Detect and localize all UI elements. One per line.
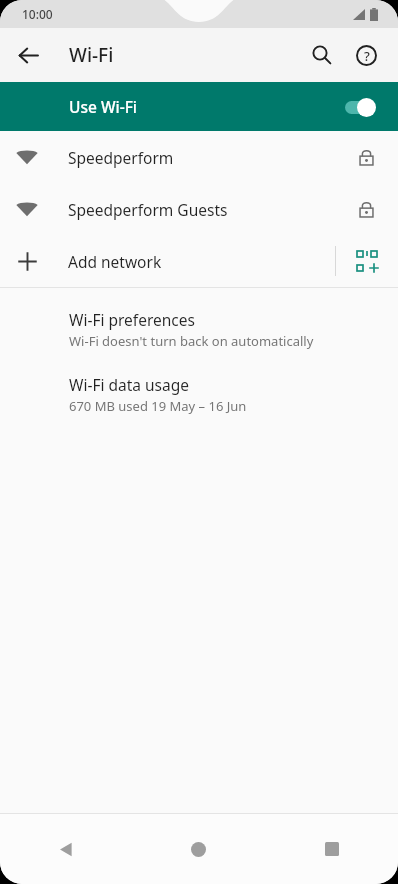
button[interactable]: Speedperform Guests <box>0 183 398 235</box>
button[interactable]: Speedperform <box>0 131 398 183</box>
staticText: Wi-Fi data usage <box>69 374 190 395</box>
staticText: Add network <box>68 251 162 272</box>
button[interactable]: Back <box>0 814 132 884</box>
staticText: Use Wi-Fi <box>69 96 138 117</box>
staticText: 10:00 <box>22 6 53 22</box>
button[interactable]: Wi-Fi preferences <box>0 298 398 363</box>
staticText: ? <box>364 47 370 65</box>
staticText: Wi-Fi doesn't turn back on automatically <box>69 332 314 350</box>
staticText: 670 MB used 19 May – 16 Jun <box>69 397 247 415</box>
staticText: Wi-Fi <box>69 42 114 68</box>
button[interactable]: Wi-Fi data usage <box>0 363 398 428</box>
staticText: Speedperform <box>68 147 174 168</box>
button[interactable]: Recent apps <box>265 814 398 884</box>
button[interactable]: Home <box>132 814 265 884</box>
button[interactable]: Back <box>8 35 48 75</box>
button[interactable]: Search <box>300 33 344 77</box>
staticText: Wi-Fi preferences <box>69 309 195 330</box>
staticText: Speedperform Guests <box>68 199 228 220</box>
button[interactable]: Use Wi-Fi <box>0 82 398 131</box>
button[interactable]: Add network <box>0 235 335 287</box>
button[interactable]: Scan QR code <box>336 235 398 287</box>
button[interactable]: Help <box>344 33 388 77</box>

### WHAT THE EXERCISE ASKS
Could you write out every record exactly, leaving the pictures out?

### SOLUTION TO THE PROBLEM
Detect and localize all UI elements. One per line.
button[interactable]: Speedperform Guests <box>0 183 398 235</box>
button[interactable]: Speedperform <box>0 131 398 183</box>
staticText: Wi-Fi data usage <box>69 374 190 395</box>
staticText: Add network <box>68 251 162 272</box>
button[interactable]: Back <box>0 814 132 884</box>
staticText: Use Wi-Fi <box>69 96 138 117</box>
staticText: 10:00 <box>22 6 53 22</box>
button[interactable]: Wi-Fi preferences <box>0 298 398 363</box>
staticText: ? <box>364 47 370 65</box>
staticText: Wi-Fi doesn't turn back on automatically <box>69 332 314 350</box>
staticText: 670 MB used 19 May – 16 Jun <box>69 397 247 415</box>
staticText: Wi-Fi <box>69 42 114 68</box>
button[interactable]: Wi-Fi data usage <box>0 363 398 428</box>
staticText: Speedperform <box>68 147 174 168</box>
button[interactable]: Recent apps <box>265 814 398 884</box>
button[interactable]: Home <box>132 814 265 884</box>
button[interactable]: Back <box>8 35 48 75</box>
button[interactable]: Search <box>300 33 344 77</box>
staticText: Wi-Fi preferences <box>69 309 195 330</box>
staticText: Speedperform Guests <box>68 199 228 220</box>
button[interactable]: Use Wi-Fi <box>0 82 398 131</box>
button[interactable]: Add network <box>0 235 335 287</box>
button[interactable]: Scan QR code <box>336 235 398 287</box>
button[interactable]: Help <box>344 33 388 77</box>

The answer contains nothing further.